• **Work request**: Nothing but the lines holding the string "offered" should appear in the answer. Copy them from the entries.
(Recorded data begins)
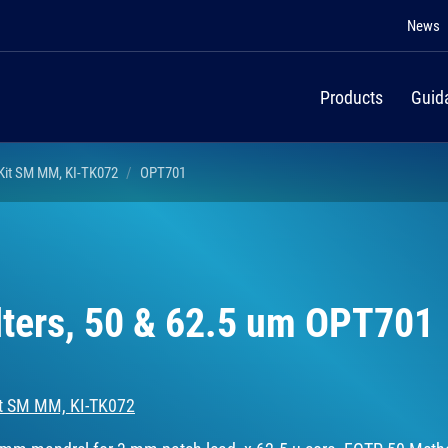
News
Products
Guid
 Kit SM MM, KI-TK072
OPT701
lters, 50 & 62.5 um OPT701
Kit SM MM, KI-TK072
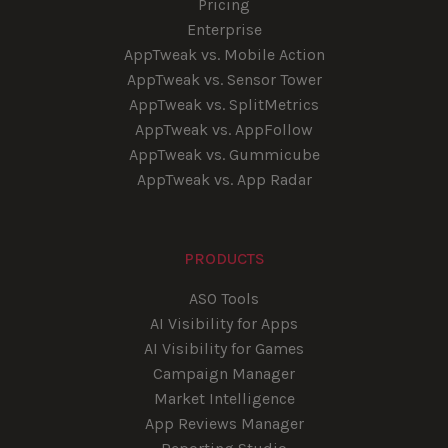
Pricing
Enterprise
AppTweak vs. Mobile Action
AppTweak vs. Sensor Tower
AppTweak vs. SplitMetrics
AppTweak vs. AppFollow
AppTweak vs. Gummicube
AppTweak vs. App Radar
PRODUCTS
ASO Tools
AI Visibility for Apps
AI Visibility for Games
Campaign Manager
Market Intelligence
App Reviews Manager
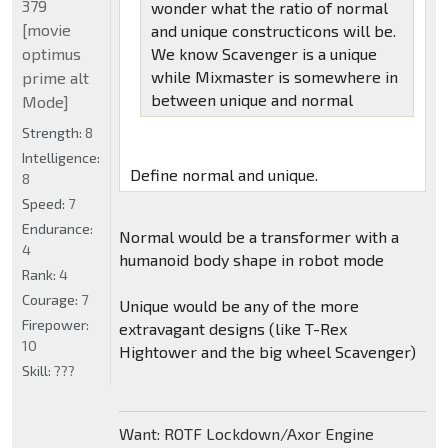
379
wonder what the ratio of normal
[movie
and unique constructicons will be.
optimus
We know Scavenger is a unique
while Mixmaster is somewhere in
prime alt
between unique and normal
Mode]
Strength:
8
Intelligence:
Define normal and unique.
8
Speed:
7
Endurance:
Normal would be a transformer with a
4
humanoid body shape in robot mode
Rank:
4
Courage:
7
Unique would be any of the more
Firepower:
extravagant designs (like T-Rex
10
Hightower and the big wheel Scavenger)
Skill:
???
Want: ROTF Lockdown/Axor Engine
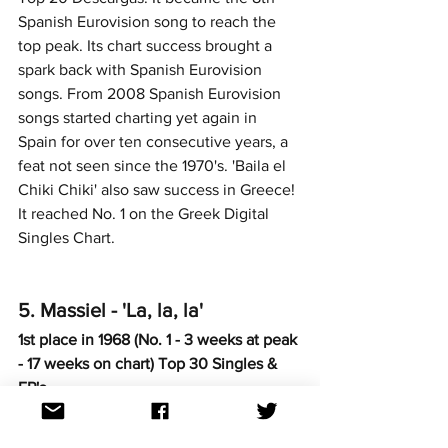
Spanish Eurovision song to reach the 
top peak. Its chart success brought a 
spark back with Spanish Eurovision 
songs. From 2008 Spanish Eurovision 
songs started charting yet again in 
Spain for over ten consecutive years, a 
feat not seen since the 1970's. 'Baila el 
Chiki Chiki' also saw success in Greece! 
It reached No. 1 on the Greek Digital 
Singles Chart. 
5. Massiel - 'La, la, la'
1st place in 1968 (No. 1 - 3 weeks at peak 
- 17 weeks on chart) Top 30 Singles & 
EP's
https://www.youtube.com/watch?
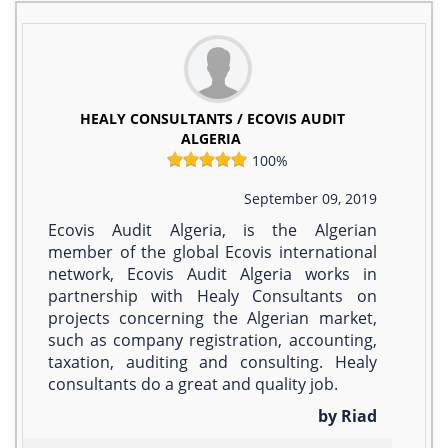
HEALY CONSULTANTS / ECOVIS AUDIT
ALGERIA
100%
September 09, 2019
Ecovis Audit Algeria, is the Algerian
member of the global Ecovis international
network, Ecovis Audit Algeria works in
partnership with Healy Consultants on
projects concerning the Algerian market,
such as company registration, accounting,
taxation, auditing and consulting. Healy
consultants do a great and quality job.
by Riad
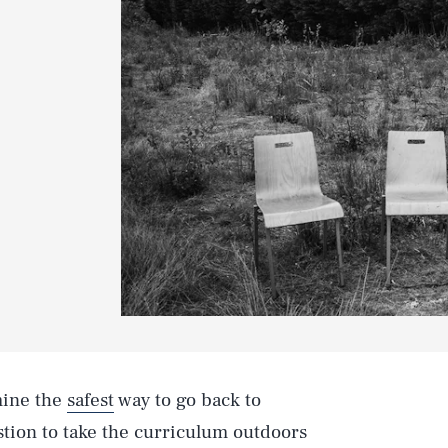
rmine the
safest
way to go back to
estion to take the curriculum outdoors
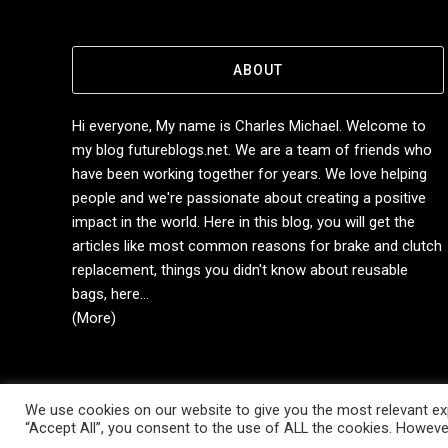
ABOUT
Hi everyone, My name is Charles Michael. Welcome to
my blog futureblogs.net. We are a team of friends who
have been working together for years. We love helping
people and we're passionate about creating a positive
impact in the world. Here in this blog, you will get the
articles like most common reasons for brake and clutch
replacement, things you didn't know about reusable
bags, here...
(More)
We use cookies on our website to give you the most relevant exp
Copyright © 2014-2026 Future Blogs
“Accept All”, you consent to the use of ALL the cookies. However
(Recorded data ends)
(Recorded data begins)
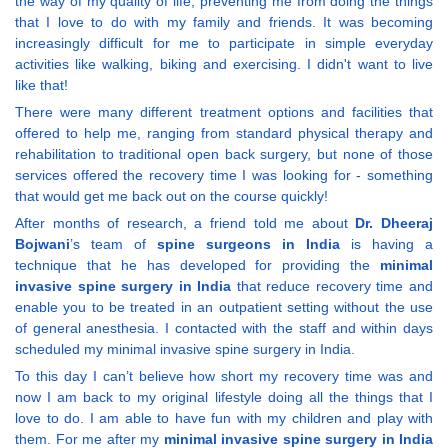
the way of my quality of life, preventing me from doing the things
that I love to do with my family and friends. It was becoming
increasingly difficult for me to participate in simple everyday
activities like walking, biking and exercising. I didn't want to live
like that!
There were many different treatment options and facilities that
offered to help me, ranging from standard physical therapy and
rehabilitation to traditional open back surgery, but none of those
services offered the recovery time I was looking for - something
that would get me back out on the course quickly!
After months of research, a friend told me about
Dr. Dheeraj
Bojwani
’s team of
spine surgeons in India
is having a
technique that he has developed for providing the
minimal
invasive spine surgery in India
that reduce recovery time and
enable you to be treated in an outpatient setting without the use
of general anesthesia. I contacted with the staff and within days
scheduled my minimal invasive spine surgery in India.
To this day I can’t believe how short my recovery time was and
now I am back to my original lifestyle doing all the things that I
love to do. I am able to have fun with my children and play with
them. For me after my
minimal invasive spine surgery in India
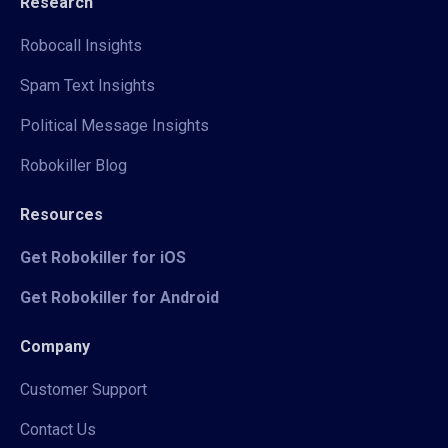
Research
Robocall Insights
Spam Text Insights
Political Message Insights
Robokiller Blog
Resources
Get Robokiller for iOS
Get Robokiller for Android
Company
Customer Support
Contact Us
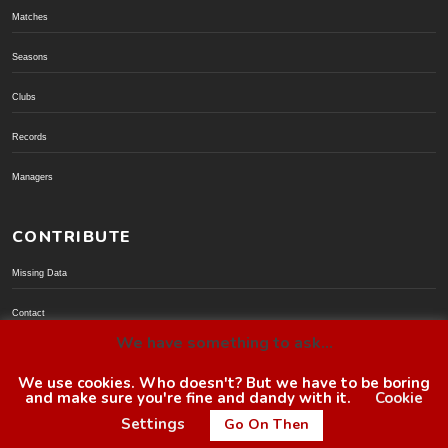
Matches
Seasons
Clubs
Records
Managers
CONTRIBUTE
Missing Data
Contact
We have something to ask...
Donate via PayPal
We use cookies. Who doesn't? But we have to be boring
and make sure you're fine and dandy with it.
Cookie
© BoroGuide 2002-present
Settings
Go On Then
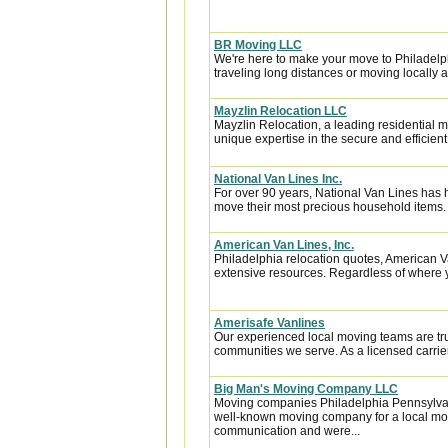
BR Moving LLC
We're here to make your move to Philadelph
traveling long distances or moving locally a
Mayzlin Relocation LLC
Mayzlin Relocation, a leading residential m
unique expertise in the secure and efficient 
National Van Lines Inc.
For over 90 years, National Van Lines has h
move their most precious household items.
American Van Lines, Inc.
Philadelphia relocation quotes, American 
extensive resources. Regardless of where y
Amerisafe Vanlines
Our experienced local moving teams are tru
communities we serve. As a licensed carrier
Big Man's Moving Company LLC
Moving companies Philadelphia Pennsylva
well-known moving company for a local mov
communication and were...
(Recorded data ends)
• **Your solution**:
offered to help me, ranging from standard physical therapy and
services offered the recovery time I was looking for - something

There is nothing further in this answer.